GROVES: LEWY SIERP UŁOŻY FROCHA DO SNU
Rośnie napięcie przed rewanżem George'a Grovesa (19-1, 15 KO) z Carlem Frochem (32-2, 23 KO). Ten pierwszy zyskał jeszcze większą sławę swoimi deklaracjami, które wypełnił w ringu. Tym razem również podgrzewa atmosferę i zapowiada na okrągło, że to lewy sierp w jego wykonaniu zakończy pojedynek.
- To będzie lewy sierpowy. Każdy kto śledził moje przygotowania, treningi medialne, wie doskonale, że dużo pracowałem nad tym uderzeniem. Taką akcją skończę Frocha. Jeśli przeanalizujecie wcześniejsze jego walki, to on zawsze jest narażony po lewym sierpie rywala. W ogóle nie chroni szczęki z tamtej strony, dlatego mój lewy sierp ułoży go w sobotę do snu - zapowiada bojowo nastawiony challenger.
- Myślicie, że blefuję? Naprawdę nie, sami się zresztą przekonacie. Mogę to teraz mówić już otwarcie, bo Froch nawet wiedząc co na niego szykuję i tak nie zdoła zmienić wszystkiego w przeciągu kilkudziesięciu godzin. To nie ten typ zawodnika - zakończył Groves.
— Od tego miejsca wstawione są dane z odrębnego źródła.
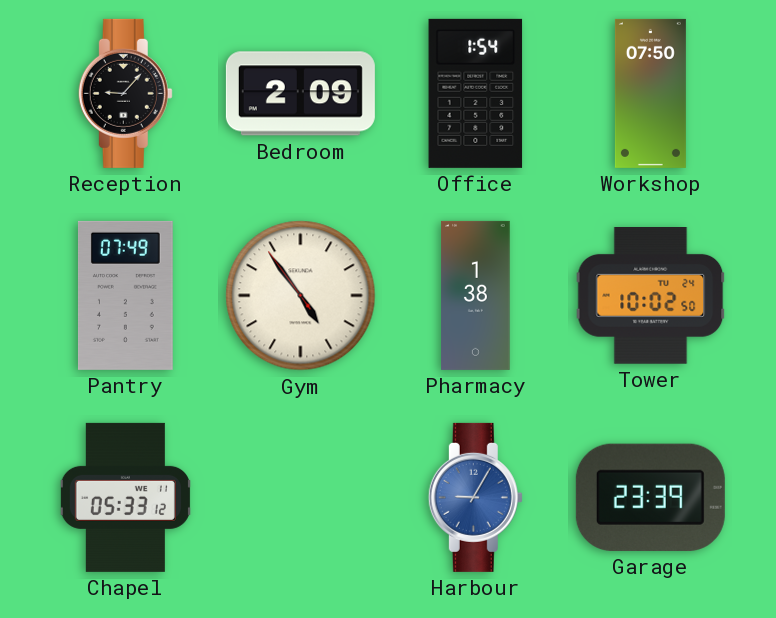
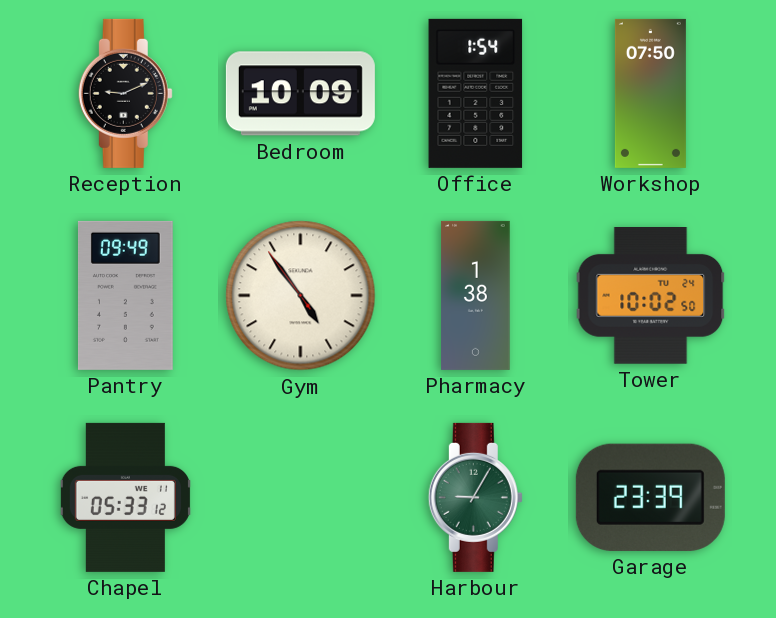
Reception: 9:07 -> 9:11
Bedroom: 2:09 -> 10:09
Pantry: 07:49 -> 09:49
Harbour dial: blue -> green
W poprzedniej walce dałem 70/30 dla Froacha...teraz daję na odwrót, czuję że Froch nie wygra tej walki.
Groves ma szanse wygrac punktujac z dystansu bo jest szybszy i lepszy technicznie, ale nie wierze ze sie "nie podpali" chcac udowodnic jaki to z niego kozak. Bedzie bitka w poldystansie a tu Froch wygra.
Wszystko zweryfikuje ring - no to taka oczywistosc ze nie ma sensu tego pisac, taki podmiot domyslny ma pewnie 95% wpisow na tym portalu.
Marquez udowodnił nokałtem na Pacmanie że może wzrosnąć. Manuel i Groves nie rzucają słów na wiatr.
Tylko Adamek nie udowodnił że przenosząc się wyżej jego cios był silniejszy.
"Wszystko zweryfikuje ring - no to taka oczywistosc ze nie ma sensu tego pisac, taki podmiot domyslny ma pewnie 95% wpisow na tym portalu. "
Jeśli dla niektórych jest to takie oczywiste to czemu piszą o deklasacji ? Przecież w poprzedniej walce rudy udowodnił że nie był gorszy.
Co do deklasacji: mysle ze po tak rownej walce nr 1 take teksty mozna traktowac z przymruzeniem oka. Chyba ze ktos jest pewny wygranej konkretnego boksera ale ma problemy z wyslawianem sie i pewne zwyciestwo myli z deklasacja.
Dla mnie (prawie) na pewno wygra Froch ale Groves spokojnie urwie 4-5 rund wiec deklasacji nie bedzie.
Choc j tak wierze w kolejna czasowke.
Sędzia oby nie zwalił sprawy.
No ale zobaczymy.
Co do wygranej na punkty: Carl ma malutkie szanse. Napisalbym ze nie ma zadnych szans ale tak pisalem o punktowym werdykcie Stevenson-Fonfara a okazalo sie ze takowy byl to siedze cicho : p (no i Carl jednak punktowo wygral z Kesslerem).